In previous php versions, session_is_register() was usually used to check whether the session exists. If you use $_SESSION['XXX']=XXX to register session variables, the session_is_register() function no longer works. You can use isset($_SESSION['xxx']) instead.
session_regenerate_id() returns true if the change is successful and false if it fails. Using this function can change the session_id for the current session, but does not change other information of the current session. For example:
<?php session_start(); $old_sessionid = session_id(); session_regenerate_id(); $new_sessionid = session_id(); echo "原始 SessionID: $old_sessionid<br />"; echo "新的 SessionID: $new_sessionid<br />"; echo"<pre class="brush:php;toolbar:false">"; print_r($_SESSION); echo""; ?>
Return the name of the current session or change the name of the current session. If you want to change the name of the current session, this function must be called before session_start(). Note: session_name cannot only consist of numbers, it must contain at least one letter. Otherwise, a new session id will be generated every time. Example of session rename:
<?php
$previous_name = session_name("WebsiteID");
echo "新的session名为: $previous_name";
?>
unset ($_SESSION['xxx']) deletes a single session, unset($_SESSION['xxx']) is used to unregister a registered session variable. Its function is the same as session_unregister(). session_unregister() is no longer used in PHP5 and can be relegated to obsolescence. unset($_SESSION) This function must not be used, it will destroy the global variable $_SESSION, and there is no feasible way to restore it. Users can also no longer register the $_SESSION variable.
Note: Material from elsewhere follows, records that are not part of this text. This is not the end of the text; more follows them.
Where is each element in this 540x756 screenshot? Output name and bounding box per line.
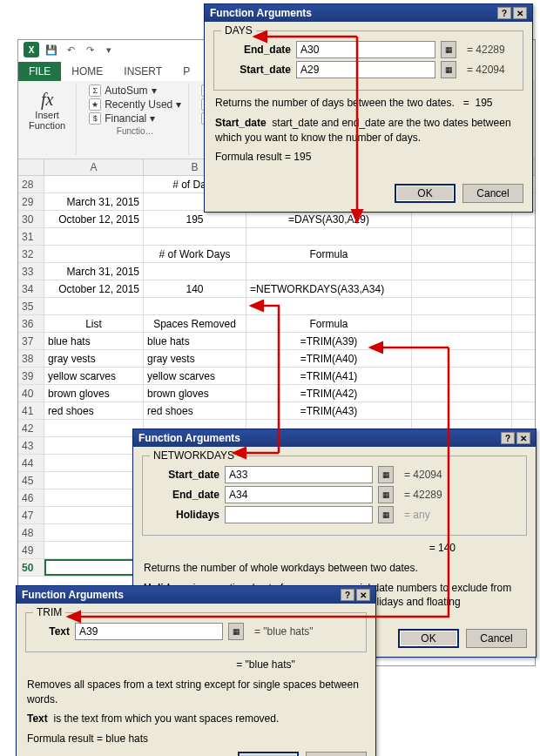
- cell-b31[interactable]: [144, 228, 246, 245]
- cell-b41[interactable]: red shoes: [144, 402, 246, 419]
- cell-d39[interactable]: [412, 368, 512, 384]
- cell-a28[interactable]: [44, 176, 144, 192]
- cell-c30[interactable]: =DAYS(A30,A29): [246, 211, 412, 227]
- cell-c41[interactable]: =TRIM(A43): [246, 402, 412, 419]
- row-header[interactable]: 45: [18, 472, 44, 489]
- net-cancel-button[interactable]: Cancel: [466, 629, 527, 648]
- row-header[interactable]: 31: [18, 228, 44, 245]
- cell-a32[interactable]: [44, 246, 144, 262]
- row-header[interactable]: 43: [18, 437, 44, 454]
- days-ok-button[interactable]: OK: [395, 184, 456, 203]
- cell-d30[interactable]: [412, 211, 512, 227]
- close-icon[interactable]: ✕: [513, 7, 527, 19]
- row-header[interactable]: 28: [18, 176, 44, 192]
- cell-a31[interactable]: [44, 228, 144, 245]
- grid-row[interactable]: 34October 12, 2015140=NETWORKDAYS(A33,A3…: [18, 280, 535, 298]
- dialog-trim-titlebar[interactable]: Function Arguments ?✕: [17, 586, 375, 604]
- cell-c31[interactable]: [246, 228, 412, 245]
- cell-b32[interactable]: # of Work Days: [144, 246, 246, 262]
- row-header[interactable]: 48: [18, 524, 44, 541]
- trim-ok-button[interactable]: OK: [238, 752, 299, 756]
- trim-text-input[interactable]: [75, 623, 223, 640]
- grid-row[interactable]: 31: [18, 228, 535, 246]
- cell-b37[interactable]: blue hats: [144, 333, 246, 349]
- cell-b33[interactable]: [144, 263, 246, 280]
- cell-a47[interactable]: [44, 507, 144, 523]
- help-icon[interactable]: ?: [341, 589, 354, 601]
- cell-c35[interactable]: [246, 298, 412, 314]
- grid-row[interactable]: 30October 12, 2015195=DAYS(A30,A29): [18, 211, 535, 228]
- net-end-input[interactable]: [225, 486, 373, 503]
- row-header[interactable]: 34: [18, 280, 44, 297]
- cell-c36[interactable]: Formula: [246, 315, 412, 332]
- cell-a35[interactable]: [44, 298, 144, 314]
- net-start-refedit-icon[interactable]: ▦: [378, 466, 394, 483]
- cell-d34[interactable]: [412, 280, 512, 297]
- net-ok-button[interactable]: OK: [398, 629, 459, 648]
- cell-a44[interactable]: [44, 455, 144, 471]
- cell-b30[interactable]: 195: [144, 211, 246, 227]
- cell-d35[interactable]: [412, 298, 512, 314]
- close-icon[interactable]: ✕: [516, 432, 530, 444]
- row-header[interactable]: 36: [18, 315, 44, 332]
- net-holidays-input[interactable]: [225, 506, 373, 523]
- financial-button[interactable]: $Financial ▾: [89, 112, 181, 125]
- cell-a29[interactable]: March 31, 2015: [44, 193, 144, 210]
- cell-b36[interactable]: Spaces Removed: [144, 315, 246, 332]
- row-header[interactable]: 44: [18, 455, 44, 471]
- row-header[interactable]: 46: [18, 489, 44, 506]
- select-all[interactable]: [18, 159, 44, 175]
- cell-a46[interactable]: [44, 489, 144, 506]
- cell-a41[interactable]: red shoes: [44, 402, 144, 419]
- cell-b38[interactable]: gray vests: [144, 350, 246, 367]
- grid-row[interactable]: 38gray vestsgray vests=TRIM(A40): [18, 350, 535, 368]
- cell-c38[interactable]: =TRIM(A40): [246, 350, 412, 367]
- dialog-net-titlebar[interactable]: Function Arguments ?✕: [133, 429, 536, 447]
- cell-a42[interactable]: [44, 420, 144, 436]
- grid-row[interactable]: 39yellow scarvesyellow scarves=TRIM(A41): [18, 368, 535, 385]
- row-header[interactable]: 40: [18, 385, 44, 402]
- tab-insert[interactable]: INSERT: [113, 62, 172, 81]
- net-start-input[interactable]: [225, 466, 373, 483]
- row-header[interactable]: 50: [18, 559, 44, 576]
- redo-icon[interactable]: ↷: [83, 43, 97, 57]
- insert-function-button[interactable]: fx Insert Function: [25, 84, 69, 136]
- row-header[interactable]: 41: [18, 402, 44, 419]
- grid-row[interactable]: 41 red shoesred shoes=TRIM(A43): [18, 402, 535, 420]
- cell-a43[interactable]: [44, 437, 144, 454]
- help-icon[interactable]: ?: [497, 7, 511, 19]
- row-header[interactable]: 47: [18, 507, 44, 523]
- row-header[interactable]: 33: [18, 263, 44, 280]
- cell-d41[interactable]: [412, 402, 512, 419]
- close-icon[interactable]: ✕: [356, 589, 370, 601]
- net-holidays-refedit-icon[interactable]: ▦: [378, 506, 394, 523]
- grid-row[interactable]: 35: [18, 298, 535, 315]
- cell-d38[interactable]: [412, 350, 512, 367]
- cell-b35[interactable]: [144, 298, 246, 314]
- row-header[interactable]: 38: [18, 350, 44, 367]
- cell-a36[interactable]: List: [44, 315, 144, 332]
- cell-a37[interactable]: blue hats: [44, 333, 144, 349]
- cell-d32[interactable]: [412, 246, 512, 262]
- recent-button[interactable]: ★Recently Used ▾: [89, 98, 181, 111]
- row-header[interactable]: 32: [18, 246, 44, 262]
- tab-file[interactable]: FILE: [18, 62, 61, 81]
- cell-a50[interactable]: [44, 559, 144, 576]
- cell-a40[interactable]: brown gloves: [44, 385, 144, 402]
- cell-a33[interactable]: March 31, 2015: [44, 263, 144, 280]
- trim-text-refedit-icon[interactable]: ▦: [228, 623, 244, 640]
- cell-a45[interactable]: [44, 472, 144, 489]
- end-date-refedit-icon[interactable]: ▦: [441, 41, 456, 58]
- cell-a48[interactable]: [44, 524, 144, 541]
- cell-c33[interactable]: [246, 263, 412, 280]
- row-header[interactable]: 39: [18, 368, 44, 384]
- cell-a34[interactable]: October 12, 2015: [44, 280, 144, 297]
- cell-c32[interactable]: Formula: [246, 246, 412, 262]
- trim-cancel-button[interactable]: Cancel: [306, 752, 367, 756]
- save-icon[interactable]: 💾: [44, 43, 58, 57]
- cell-c39[interactable]: =TRIM(A41): [246, 368, 412, 384]
- cell-b39[interactable]: yellow scarves: [144, 368, 246, 384]
- grid-row[interactable]: 32# of Work DaysFormula: [18, 246, 535, 263]
- cell-c37[interactable]: =TRIM(A39): [246, 333, 412, 349]
- row-header[interactable]: 42: [18, 420, 44, 436]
$_SESSION=array() delete multiple sessions
session_destroy() ends the current session and clears all resources in the session. This function will not unset (release) global variables related to the current session, nor will it delete the client's session cookie. PHP's default session is based on cookies. If you want to delete cookies, you must use the setcookie() function. Return value: Boolean value. Function description: This function ends the current session. This function has no parameters and the return value is true.
session_unset() This function no longer works if $_SESSION is used. Since PHP5 must use $_SESSION, this function can be relegated to the sidelines.
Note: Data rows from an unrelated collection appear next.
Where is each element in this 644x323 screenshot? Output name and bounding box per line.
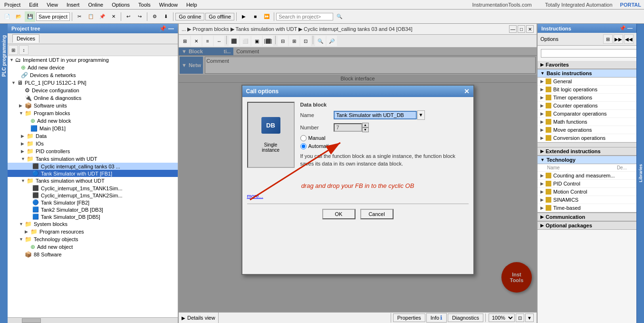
download-btn[interactable]: ⬇ bbox=[161, 11, 171, 22]
instr-item-motion[interactable]: ▶ Motion Control bbox=[538, 188, 636, 196]
breadcrumb-close-btn[interactable]: ✕ bbox=[526, 25, 534, 33]
tree-item-tanks-no-udt[interactable]: ▼ 📁 Tanks simulation without UDT bbox=[8, 177, 178, 185]
ct-btn-5[interactable]: ⬛ bbox=[229, 36, 239, 46]
tree-item-tech-objects[interactable]: ▼ 📁 Technology objects bbox=[8, 235, 178, 243]
menu-tools[interactable]: Tools bbox=[137, 2, 152, 8]
ct-btn-13[interactable]: 🔎 bbox=[327, 36, 337, 46]
tree-item-cyclic-calling[interactable]: ⬛ Cyclic interrupt_calling tanks 03 ... bbox=[8, 163, 178, 170]
start-btn[interactable]: ▶ bbox=[239, 11, 249, 22]
optional-packages-header[interactable]: ▶ Optional packages bbox=[538, 222, 636, 230]
instr-item-general[interactable]: ▶ General bbox=[538, 78, 636, 86]
rt-btn-3[interactable]: ◀◀ bbox=[624, 34, 634, 44]
search-submit-btn[interactable]: 🔍 bbox=[334, 11, 345, 22]
redo-btn[interactable]: ↪ bbox=[135, 11, 145, 22]
instr-item-pid-ctrl[interactable]: ▶ PID Control bbox=[538, 180, 636, 188]
ct-btn-10[interactable]: ⊞ bbox=[289, 36, 299, 46]
tree-sync-btn[interactable]: ↕ bbox=[19, 45, 29, 55]
breadcrumb-minimize-btn[interactable]: — bbox=[509, 25, 517, 33]
menu-insert[interactable]: Insert bbox=[65, 2, 81, 8]
ct-btn-12[interactable]: 🔍 bbox=[315, 36, 326, 46]
details-section[interactable]: ▶ Details view bbox=[179, 313, 219, 323]
go-offline-btn[interactable]: Go offline bbox=[205, 13, 234, 20]
instr-item-move[interactable]: ▶ Move operations bbox=[538, 126, 636, 134]
tree-item-prog-resources[interactable]: ▶ 📁 Program resources bbox=[8, 228, 178, 235]
tree-item-root[interactable]: ▼ 🗂 Implement UDT in your programming bbox=[8, 56, 178, 64]
ct-btn-2[interactable]: ✕ bbox=[191, 36, 202, 46]
rt-btn-1[interactable]: ⊞ bbox=[603, 34, 613, 44]
instr-item-math[interactable]: ▶ Math functions bbox=[538, 118, 636, 126]
rt-btn-2[interactable]: ▶▶ bbox=[614, 34, 623, 44]
paste-btn[interactable]: 📌 bbox=[97, 11, 107, 22]
stop-btn[interactable]: ■ bbox=[250, 11, 260, 22]
tree-item-device-config[interactable]: ⚙ Device configuration bbox=[8, 87, 178, 94]
tree-minimize-btn[interactable]: — bbox=[168, 25, 174, 32]
tree-filter-btn[interactable]: ⊞ bbox=[9, 45, 18, 55]
tree-item-cyclic-1ms-2[interactable]: ⬛ Cyclic_interrupt_1ms_TANK2Sim... bbox=[8, 192, 178, 199]
tree-item-add-new-obj[interactable]: ⊕ Add new object bbox=[8, 243, 178, 251]
tab-diagnostics[interactable]: Diagnostics bbox=[448, 313, 483, 322]
tree-item-add-device[interactable]: ⊕ Add new device bbox=[8, 64, 178, 71]
basic-instructions-header[interactable]: ▼ Basic instructions bbox=[538, 69, 636, 78]
tree-item-cyclic-1ms-1[interactable]: ⬛ Cyclic_interrupt_1ms_TANK1Sim... bbox=[8, 185, 178, 192]
tree-item-prog-blocks[interactable]: ▼ 📁 Program blocks bbox=[8, 109, 178, 117]
tree-item-add-block[interactable]: ⊕ Add new block bbox=[8, 117, 178, 125]
tree-item-devices-networks[interactable]: 🔗 Devices & networks bbox=[8, 71, 178, 79]
open-btn[interactable]: 📂 bbox=[13, 11, 24, 22]
menu-window[interactable]: Window bbox=[158, 2, 179, 8]
extended-instructions-header[interactable]: ▶ Extended instructions bbox=[538, 147, 636, 156]
tab-properties[interactable]: Properties bbox=[393, 313, 425, 322]
ct-btn-7[interactable]: ▣ bbox=[251, 36, 262, 46]
tree-item-plc1[interactable]: ▼ 🖥 PLC_1 [CPU 1512C-1 PN] bbox=[8, 79, 178, 87]
delete-btn[interactable]: ✕ bbox=[108, 11, 119, 22]
name-input[interactable] bbox=[334, 111, 417, 119]
tree-item-system-blocks[interactable]: ▼ 📁 System blocks bbox=[8, 220, 178, 228]
tree-item-tank-fb2[interactable]: 🔵 Tank Simulator [FB2] bbox=[8, 199, 178, 206]
technology-header[interactable]: ▼ Technology bbox=[538, 156, 636, 164]
ct-btn-1[interactable]: ⊞ bbox=[180, 36, 190, 46]
instruction-search-input[interactable] bbox=[541, 49, 637, 58]
instr-item-counter[interactable]: ▶ Counter operations bbox=[538, 102, 636, 110]
tree-item-software-88[interactable]: 📦 88 Software bbox=[8, 251, 178, 258]
tree-item-data[interactable]: ▶ 📁 Data bbox=[8, 132, 178, 140]
undo-btn[interactable]: ↩ bbox=[123, 11, 134, 22]
menu-edit[interactable]: Edit bbox=[28, 2, 39, 8]
tree-item-online-diag[interactable]: 🔌 Online & diagnostics bbox=[8, 94, 178, 102]
save-label[interactable]: Save project bbox=[36, 12, 70, 21]
copy-btn[interactable]: 📋 bbox=[86, 11, 96, 22]
cut-btn[interactable]: ✂ bbox=[74, 11, 85, 22]
zoom-select-btn[interactable]: ▼ bbox=[525, 313, 534, 322]
tree-item-tank-db5[interactable]: 🟦 Tank Simulator_DB [DB5] bbox=[8, 213, 178, 220]
instr-item-timer[interactable]: ▶ Timer operations bbox=[538, 94, 636, 102]
instr-item-bit-logic[interactable]: ▶ Bit logic operations bbox=[538, 86, 636, 94]
radio-automatic-input[interactable] bbox=[300, 143, 307, 149]
inst-minimize-btn[interactable]: — bbox=[627, 25, 633, 31]
run-btn[interactable]: ⏩ bbox=[261, 11, 272, 22]
ct-btn-3[interactable]: ≡ bbox=[202, 36, 213, 46]
cancel-button[interactable]: Cancel bbox=[360, 209, 394, 219]
ct-btn-8[interactable]: |⬛| bbox=[263, 36, 273, 46]
ct-btn-9[interactable]: ⊟ bbox=[278, 36, 288, 46]
spin-up-btn[interactable]: ▲ bbox=[362, 123, 369, 127]
radio-automatic[interactable]: Automatic bbox=[300, 143, 469, 149]
number-input[interactable] bbox=[334, 123, 362, 132]
ok-button[interactable]: OK bbox=[322, 209, 356, 219]
tree-item-main-ob1[interactable]: 🟦 Main [OB1] bbox=[8, 125, 178, 132]
save-btn[interactable]: 💾 bbox=[25, 11, 35, 22]
menu-help[interactable]: Help bbox=[185, 2, 199, 8]
radio-manual[interactable]: Manual bbox=[300, 135, 469, 141]
tree-item-ios[interactable]: ▶ 📁 IOs bbox=[8, 140, 178, 147]
more-link[interactable]: more... bbox=[247, 193, 263, 199]
radio-manual-input[interactable] bbox=[300, 135, 307, 141]
tab-info[interactable]: Info ℹ bbox=[426, 313, 447, 323]
zoom-fit-btn[interactable]: ⊡ bbox=[516, 313, 524, 322]
tree-item-pid[interactable]: ▶ 📁 PID controllers bbox=[8, 147, 178, 155]
ct-btn-6[interactable]: ⬜ bbox=[240, 36, 250, 46]
menu-project[interactable]: Project bbox=[3, 2, 22, 8]
ct-btn-4[interactable]: ↔ bbox=[214, 36, 224, 46]
inst-pin-btn[interactable]: 📌 bbox=[619, 25, 626, 31]
menu-online[interactable]: Online bbox=[87, 2, 105, 8]
spin-down-btn[interactable]: ▼ bbox=[362, 127, 369, 132]
menu-view[interactable]: View bbox=[45, 2, 59, 8]
details-expand-arrow[interactable]: ▶ bbox=[182, 315, 185, 321]
zoom-select[interactable]: 100% bbox=[489, 313, 515, 322]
下面是 PHP 官方关于删除 session 的案例:
<?php
// 初始化session.
session_start();
/*** 删除所有的session变量..也可用unset($_SESSION[xxx])逐个删除。****/
$_SESSION = array();
/***删除sessin id.由于session默认是基于cookie的,所以使用setcookie删除包含session id的cookie.***/
if (isset($_COOKIE[session_name()]))
{
setcookie(session_name(), '', time()-42000, '/');
}
// 最后彻底销毁session.
session_destroy();
?>
由此我们可以得出删除Session的步骤:
- session_start();
- $_SESSION=array()/unset($_SESSION['xxx'])
- session_destroy()
SESSION安全:
会话模块不能保证存放在会话中的信息只能被创建该会话的用户看到。根据其存放的数据,还需要采取更多措施来主动保护会话的完整性。
评估会话中携带的数据并实施附加保护措施通常要付出代价,降低用户的方便程度。例如,如果要保护用户免于受简单的社交策略侵害(注:指在 URL 中显示的会话 ID 会被别人在电脑屏幕上看到,或被别的网站通过 HTTP Referer 得到等),则应该启用 session.use_only_cookies。此情形下,客户端必须无条件启用 cookie,否则会话就不工作。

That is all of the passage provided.